Andy Cole, writing in Maverick music magazine, said: "Rebecca writes deceptively about the everyday things of life... Orange Roses... is personally my contender for song of the year. It’s about wiping away the sadness and embracing new beginnings... These Are My Tears with its smooth electric guitar is something you could imagine the late Karen Carpenter wrapping her voice around this near perfect pop song...highly listenable from beginning to end which has you reaching for the replay button for more chill-out joy. Music of the highest quality."

=== Country Girl ===
Her album Country Girl was released in February 2015. Produced and recorded by Andy Hamill at Emu's Nest Studios in London, it was mixed by Andy Hamill and Chris Lewis and was mastered by Chris Lewis. It was launched at the Cavendish Arms in Stockwell, London on 23 November 2014.

The title track was played on BBC Radio 2 by Janice Long and by Robert Elms on his BBC London 94.9 radio show. Jamie Cullum played the song "Light" on his BBC Radio 2 programme on 3 March 2015, saying "a great singer who I love very much... a real great listen from start to finish... this great, great album".

Reviewing Country Girl for Uncut magazine, Mick Houghton gave it 8 of 10, describing it as "another delightful batch of tunes" and adding: "The title track sets the tone, a jaunty, bass-driven, tongue-in-cheek look at city life, 'Ruby' is sung to her daughter and would have fitted snugly on any Carpenters’ album."

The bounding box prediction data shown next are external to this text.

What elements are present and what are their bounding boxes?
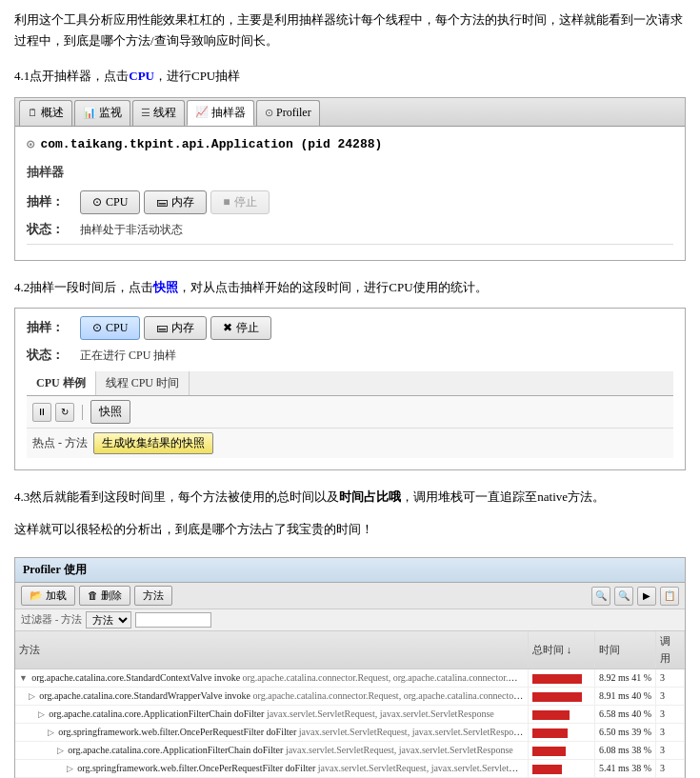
intro-content: 利用这个工具分析应用性能效果杠杠的，主要是利用抽样器统计每个线程中，每个方法的执… [14, 12, 683, 48]
col-total-time[interactable]: 总时间 ↓ [529, 631, 595, 669]
threads-icon: ☰ [141, 105, 150, 122]
section-4-2-highlight: 快照 [153, 280, 178, 294]
snapshot-btn[interactable]: 快照 [90, 400, 130, 424]
generate-snapshot-btn[interactable]: 生成收集结果的快照 [93, 432, 213, 454]
memory-btn-label-1: 内存 [171, 194, 194, 210]
method-params: org.apache.catalina.connector.Request, o… [253, 690, 529, 701]
section-4-3-title: 4.3然后就能看到这段时间里，每个方法被使用的总时间以及时间占比哦，调用堆栈可一… [14, 486, 686, 508]
filter-label: 过滤器 - 方法 [21, 611, 82, 628]
method-cell: ▷ org.springframework.web.filter.OncePer… [15, 760, 529, 778]
sampler-panel-1: 🗒 概述 📊 监视 ☰ 线程 📈 抽样器 ⊙ Profiler ⊙ [14, 97, 686, 261]
method-name: org.apache.catalina.core.ApplicationFilt… [68, 745, 286, 755]
method-name: org.apache.catalina.core.StandardWrapper… [39, 690, 252, 701]
hotspot-row: 热点 - 方法 生成收集结果的快照 [27, 429, 673, 458]
tab-cpu-samples[interactable]: CPU 样例 [27, 371, 96, 395]
tab-threads[interactable]: ☰ 线程 [132, 100, 185, 126]
memory-btn-icon-1: 🖴 [156, 195, 168, 209]
section-4-3: 4.3然后就能看到这段时间里，每个方法被使用的总时间以及时间占比哦，调用堆栈可一… [14, 486, 686, 778]
cpu-btn-icon-2: ⊙ [92, 321, 102, 335]
delete-btn[interactable]: 🗑 删除 [79, 586, 130, 606]
time-cell: 6.58 ms 40 % [595, 706, 656, 724]
tab-thread-cpu-time[interactable]: 线程 CPU 时间 [96, 371, 190, 395]
app-icon-1: ⊙ [27, 134, 34, 155]
col-calls[interactable]: 调用 [656, 631, 685, 669]
filter-input[interactable] [135, 612, 211, 628]
tab-monitor-label: 监视 [99, 104, 122, 122]
sampling-label-1: 抽样： [27, 192, 72, 212]
cpu-btn-1[interactable]: ⊙ CPU [80, 190, 140, 214]
calls-cell: 3 [656, 724, 685, 742]
table-row[interactable]: ▷ org.apache.catalina.core.ApplicationFi… [15, 706, 685, 724]
method-name: org.apache.catalina.core.StandardContext… [31, 672, 242, 683]
memory-btn-1[interactable]: 🖴 内存 [144, 190, 207, 214]
table-row[interactable]: ▷ org.springframework.web.filter.OncePer… [15, 760, 685, 778]
table-row[interactable]: ▷ org.apache.catalina.core.StandardWrapp… [15, 688, 685, 706]
method-params: javax.servlet.ServletRequest, javax.serv… [267, 708, 494, 719]
time-bar-cell [529, 760, 595, 778]
calls-cell: 3 [656, 706, 685, 724]
search-icon-2[interactable]: 🔍 [614, 587, 633, 606]
tab-sampler-label: 抽样器 [211, 104, 246, 122]
method-cell: ▷ org.apache.catalina.core.StandardWrapp… [15, 688, 529, 706]
btn-group-1: ⊙ CPU 🖴 内存 ■ 停止 [80, 190, 270, 214]
load-btn[interactable]: 📂 加载 [21, 586, 75, 606]
search-icon-1[interactable]: 🔍 [591, 587, 610, 606]
status-text-1: 抽样处于非活动状态 [80, 221, 183, 239]
method-btn[interactable]: 方法 [134, 586, 172, 606]
tree-arrow-icon: ▷ [67, 764, 75, 773]
bar-fill [532, 710, 570, 720]
method-name: org.springframework.web.filter.OncePerRe… [77, 763, 318, 773]
tab-overview[interactable]: 🗒 概述 [19, 100, 72, 126]
col-time[interactable]: 时间 [595, 631, 656, 669]
tab-sampler[interactable]: 📈 抽样器 [187, 100, 254, 126]
method-params: javax.servlet.ServletRequest, javax.serv… [318, 763, 529, 773]
tab-profiler[interactable]: ⊙ Profiler [256, 100, 320, 126]
profiler-table-body: ▼ org.apache.catalina.core.StandardConte… [15, 669, 685, 778]
status-label-2: 状态： [27, 346, 72, 366]
table-row[interactable]: ▼ org.apache.catalina.core.StandardConte… [15, 669, 685, 688]
clipboard-icon[interactable]: 📋 [660, 587, 679, 606]
pause-btn[interactable]: ⏸ [32, 403, 51, 422]
generate-snapshot-label: 生成收集结果的快照 [102, 436, 205, 449]
section-note-text: 这样就可以很轻松的分析出，到底是哪个方法占了我宝贵的时间！ [14, 522, 373, 536]
memory-btn-icon-2: 🖴 [156, 321, 168, 335]
calls-cell: 3 [656, 688, 685, 706]
cpu-btn-icon-1: ⊙ [92, 195, 102, 209]
time-bar-cell [529, 688, 595, 706]
cpu-btn-2[interactable]: ⊙ CPU [80, 316, 140, 340]
sampler-panel-content-2: 抽样： ⊙ CPU 🖴 内存 ✖ 停止 状 [15, 309, 685, 469]
section-4-3-suffix: ，调用堆栈可一直追踪至native方法。 [401, 489, 605, 504]
stop-btn-1[interactable]: ■ 停止 [210, 190, 269, 214]
sampling-row-2: 抽样： ⊙ CPU 🖴 内存 ✖ 停止 [27, 316, 673, 340]
section-4-3-prefix: 4.3然后就能看到这段时间里，每个方法被使用的总时间以及 [14, 489, 339, 504]
time-cell: 6.50 ms 39 % [595, 724, 656, 742]
status-text-2: 正在进行 CPU 抽样 [80, 347, 176, 365]
bar-fill [532, 765, 562, 774]
app-title-text-1: com.taikang.tkpint.api.Application (pid … [40, 135, 382, 155]
table-row[interactable]: ▷ org.apache.catalina.core.ApplicationFi… [15, 742, 685, 760]
time-bar-cell [529, 706, 595, 724]
tree-arrow-icon: ▷ [38, 709, 47, 719]
refresh-btn[interactable]: ↻ [55, 403, 74, 422]
time-bar-cell [529, 669, 595, 688]
method-name: org.apache.catalina.core.ApplicationFilt… [49, 708, 267, 719]
profiler-filter-row: 过滤器 - 方法 方法 [15, 609, 685, 631]
play-icon[interactable]: ▶ [637, 587, 656, 606]
section-4-3-note: 这样就可以很轻松的分析出，到底是哪个方法占了我宝贵的时间！ [14, 518, 686, 540]
tab-threads-label: 线程 [153, 104, 176, 122]
tab-monitor[interactable]: 📊 监视 [74, 100, 130, 126]
memory-btn-label-2: 内存 [171, 320, 194, 336]
profiler-table-head: 方法 总时间 ↓ 时间 调用 [15, 631, 685, 669]
separator-1 [14, 549, 686, 557]
memory-btn-2[interactable]: 🖴 内存 [144, 316, 207, 340]
method-cell: ▷ org.apache.catalina.core.ApplicationFi… [15, 742, 529, 760]
filter-select[interactable]: 方法 [86, 611, 131, 628]
stop-btn-2[interactable]: ✖ 停止 [210, 316, 271, 340]
divider-1 [27, 244, 673, 245]
hotspot-label: 热点 - 方法 [32, 434, 88, 452]
stop-btn-label-2: 停止 [236, 320, 259, 336]
section-title-suffix: ，进行CPU抽样 [154, 69, 240, 83]
status-row-1: 状态： 抽样处于非活动状态 [27, 220, 673, 240]
table-row[interactable]: ▷ org.springframework.web.filter.OncePer… [15, 724, 685, 742]
sampler-icon: 📈 [195, 104, 209, 121]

=== Other People's Songs ===
Hollweg released a digital album, Other People's Songs, in November 2020.

== Broadcasting ==
In February 2015 Rebecca Hollweg was on Robert Elms' BBC London 94.9 radio show. Also in February 2015, she was interviewed and played live on World Update with Dan Damon on BBC World Service radio, and the title track of her new album Country Girl was played on BBC Radio 2 by Janice Long. She has been interviewed and played live on Woman's Hour on BBC Radio 4 and the Nicky Campbell show on BBC Radio 5 Live and has appeared twice on Janice Long's show. She has performed sessions for BBC 6Music, Simon Lederman's show on BBC London, Gyles Brandreth and Wendy Lloyd's programmes on LBC, BBC Radio Scotland, BBC Radio 4's Loose Ends and on Artsworld for Illumina TV.

== Discography ==

| Album | Release date | Label |
|---|---|---|
| The Demos | Limited edition, published privately, 1999 | Emu Records |
| June Babies | 9 October 2001 | Emu Records (EMU 02) |
| Orange Roses | 10 March 2008 | Emu Records (EMU 04) |
| Country Girl | 9 February 2015 | Emu Records (EMU 05) |
| Other People's Songs | November 2020 | Emu Records (EMU 07) |

== Other recordings ==
Rebecca Hollweg provided background vocals on Now Then, the 2005 album by Jeb Loy Nichols and on Hopetown House, the 2009 album by Clara Sanabras & the Real Lowdown.
She has also recorded duets with Tony Penultimate, aka Peter Brooke Turner of the Ukulele Orchestra of Great Britain, on his 2014 album Adventures in Gibberish.
She sang a duet with Jeb Loy Nichols on his song "Dear Love" on Andy Hamill's album Bee for Bass (2003).

== Publications ==
- (with Jeb Loy Nichols): The Ball That Got Stuck in the Tree, Emu Records, 2010. ISBN 978-0956592606

== Personal life ==
- Rebecca Hollweg lives in London. She and her husband, bass player Andy Hamill, married in 2003. They have a daughter, born in 2004.